In chhetrid/rangemapR: A Modular Platform for Reproducible Modeling of Species Niches and Distributions

library(knitr)
knit_engines$set(asis = function(options) {
  if (options$echo && options$eval) knit_child(text = options$code)
})
knitr::opts_chunk$set(message = FALSE, warning = FALSE, eval = FALSE)

# comp1
occs.db <- rvs$comp1 == 'db'
occs.csv <- rvs$comp1 == 'csv'
occs.any <- occs.db | occs.db
# comp2
poccs.rem <- 'rem' %in% rvs$comp2
poccs.sel <- 'sel' %in% rvs$comp2
poccs.thin <- 'thin' %in% rvs$comp2
poccs.any <- poccs.rem | poccs.sel | poccs.thin
# comp3
env.bc <- rvs$comp3 == 'bc'
env.user <- rvs$comp3 == 'user'
env.any <- env.bc | env.user
# comp4
bg.bb <- rvs$comp4.shp == 'bb'
bg.mcp <- rvs$comp4.shp == 'mcp'
bg.ptbuf <- rvs$comp4.shp == 'ptbuf'
bg.userCSV <- rvs$comp4.shp == 'csv'
bg.userShp <- rvs$comp4.shp == 'shp'
bg.user <- bg.userShp | bg.userCSV
bg.any <- rvs$comp4.shp != ''
bg.bufWid <- rvs$comp4.buf > 0 & bg.ptbuf == FALSE
# comp5
part.block <- rvs$comp5 == 'block'
part.cb1 <- rvs$comp5 == 'cb1'
part.cb2 <- rvs$comp5 == 'cb2'
part.jack <- rvs$comp5 == 'jack'
part.rand <- rvs$comp5 == 'rand'
part.any <- rvs$comp5 != ''
# comp6
mod.bioclim <- rvs$comp6 == 'bioclim'
mod.maxent <- rvs$comp6 == 'maxent'
mod.any <- mod.bioclim | mod.maxent
alg.maxent <- if (mod.maxent) {rvs$algMaxent == 'maxent.jar'} else {FALSE}
alg.maxnet <- if (mod.maxent) {rvs$algMaxent == 'maxnet'} else {FALSE}
# comp7
viz.pred.thr <- if (!(is.null(rvs$comp7.thr))) {!(rvs$comp7.thr == 'noThresh')} else {FALSE}
viz.pred.p10 <- rvs$comp7.thr == 'p10'
viz.pred.raw <- rvs$comp7.type == 'raw'
viz.pred.log <- rvs$comp7.type == 'logistic'
viz.pred.cll <- rvs$comp7.type == 'cloglog'
viz.pred <- 'map' %in% rvs$comp7
viz.mxEval <- 'mxEval' %in% rvs$comp7
viz.bcPlot <- 'bcPlot' %in% rvs$comp7
viz.resp <- 'resp' %in% rvs$comp7
viz.any <- rvs$comp7 != ''
# comp8
pj.area <- rvs$comp8.pj == 'area'
pj.time <- rvs$comp8.pj == 'time'
pj.mess <- rvs$comp8.esim == 'mess'
pj.thr <- if (!(is.null(rvs$comp8.thr))) {!(rvs$comp8.thr == 'noThresh')} else {FALSE}
pj.any <- pj.area | pj.time | pj.mess

Please find below the R code history from your Wallace v1.0.6 session.

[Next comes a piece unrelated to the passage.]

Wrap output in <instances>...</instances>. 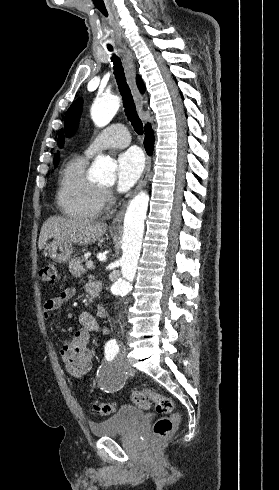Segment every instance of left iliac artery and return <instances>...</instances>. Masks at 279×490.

You can reproduce your session results by running this R Markdown file in RStudio.

Each code block is called a "chunk", and you can run them either one-by-one or all at once by choosing an option in the "Run" menu at the top-right corner of the "Source" pane in RStudio.

For more detailed information see http://rmarkdown.rstudio.com).

Package installation

Wallace uses the following R packages that must be installed and loaded before starting.

library(spocc)
library(spThin)
library(dismo)
library(rgeos)
library(ENMeval)
library(dplyr)

Wallace also includes several functions developed to help integrate different packages and some additional functionality. For this reason, it is necessary to load the file functions.R, The function system.file() finds this script, and source() loads it.

source(system.file('shiny/funcs', 'functions.R', package = 'wallace'))

Record of analysis for `r "{{spName}}"`.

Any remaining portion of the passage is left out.